All of this calls into question the objectivity of the court’s pre-trial jurisdiction determination, as well as the investigation itself. Such politicization will permanently discredit the ICC’s reputation and mission. It will join other international bodies that have been manipulated by the Palestinians for political purposes, such as the United Nations, its Human Rights (sic) Council and other agencies.
Bensouda’s term ends on June 15, 2021, and she will be replaced as chief prosecutor by Karim Ahmad Khan. It is highly doubtful that there will be a change in ICC policy. It would appear, rather, that Bensouda has tried her best to set the ICC on a predetermined course.

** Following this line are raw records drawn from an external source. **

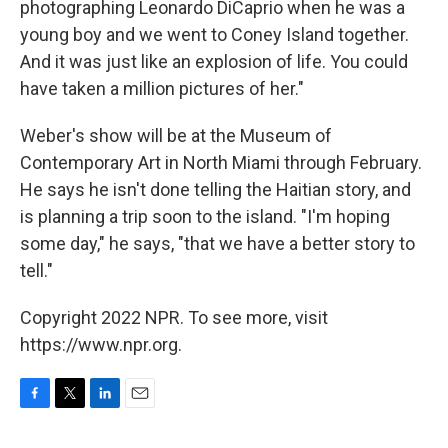
photographing Leonardo DiCaprio when he was a
young boy and we went to Coney Island together.
And it was just like an explosion of life. You could
have taken a million pictures of her."
Weber's show will be at the Museum of
Contemporary Art in North Miami through February.
He says he isn't done telling the Haitian story, and
is planning a trip soon to the island. "I'm hoping
some day," he says, "that we have a better story to
tell."
Copyright 2022 NPR. To see more, visit
https://www.npr.org.
F
T
L
E
a
w
i
m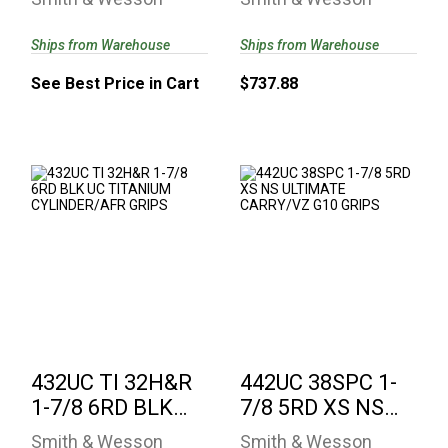
CARRY/VZ G10 ..
Ships from Warehouse
Ships from Warehouse
See Best Price in Cart
$737.88
432UC TI 32H&R 1-
442UC 38SPC 1-7/8
7/8 6RD BLK UC
5RD XS NS
TITANIUM
ULTIMATE
CYLINDER/..
CARRY/VZ G10 ..
$799.38
$737.88
432UC TI 32H&R
442UC 38SPC 1-
1-7/8 6RD BLK
7/8 5RD XS NS
UC TITANIUM
ULTIMATE
Smith & Wesson
Smith & Wesson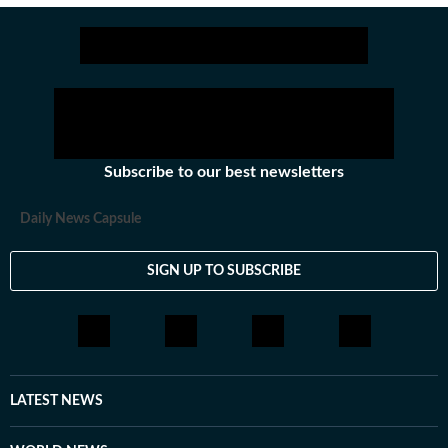
Fable 5, on Friday, Anthropic shut down access for
all users to comply with the new rule. It did the
same for Mythos 5, a more powerful model also
covered by the restrictions.
Subscribe to our best newsletters
Daily News Capsule
SIGN UP TO SUBSCRIBE
LATEST NEWS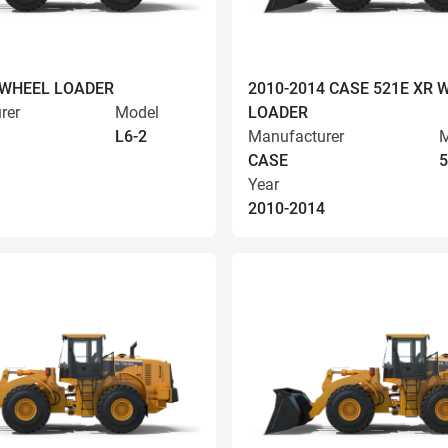
 WHEEL LOADER
2010-2014 CASE 521E XR 
rer
Model
LOADER
L6-2
Manufacturer
M
CASE
5
Year
2010-2014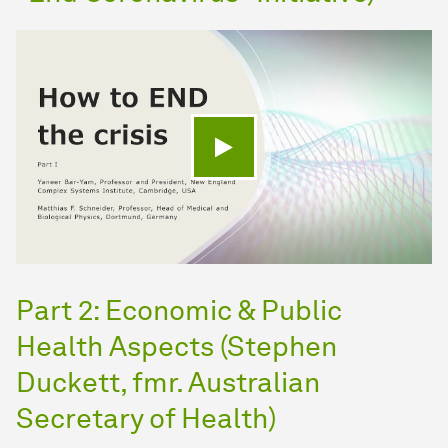
Play video
Part 2: Economic & Public
Health Aspects (Stephen
Duckett, fmr. Australian
Secretary of Health)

In fact, more than any other nation, Israel has adopted new tactics and developed technology to limit or avoid civilian casualties. Air missions have often been cancelled at the last possible moment because drones detected civilians in the target area. Giving up the element of surprise, Israel has warned civilians in target areas by literally tens of thousands of telephone calls prior to carrying out missions. A military legal department has veto power over specific mission targets. No other army in the world has as extensive measures to protect civilians in conflict zones as Israel.
That Israel is often involved in controversy is due to location, not because of careless warfare and bloodlust by the IDF. Unlike Europe or North America, Israel’s civilians are subjected to rocket fire and terror attacks regularly. The enemies next door purposefully place their rocket launchers and depots in residential areas, near schools, mosques and other civilian infrastructure, as is widely known, to discourage Israel’s defensive operations.
Now even Israel’s right of self-defense is being questioned by a tainted judicial process that plays into Hamas’s hands. If Israel won’t target a Hamas munitions depot in a residential area in Gaza due to the threat of international condemnation, it means those rockets and mortars will be fired at Ashkelon, Sderot, Tel Aviv and other population centers in Israel with impunity. That is the very antithesis of the ICC’s declared purpose. And a similar situation is brewing on Israel’s northern border, where Hizbullah has 150,000 rockets pointed southward. Almost every house in Southern Lebanon has become a launching pad.
Regardless of what the ICC ultimately decides, Israel is assured: “Behold, they may indeed gather together, but it is without My consent. Whoever will gather against you will fall because of you….Any weapon formed against you will not succeed; and any tongue that will arise against you in judgment, you will condemn” (Isa. 54:15, 17).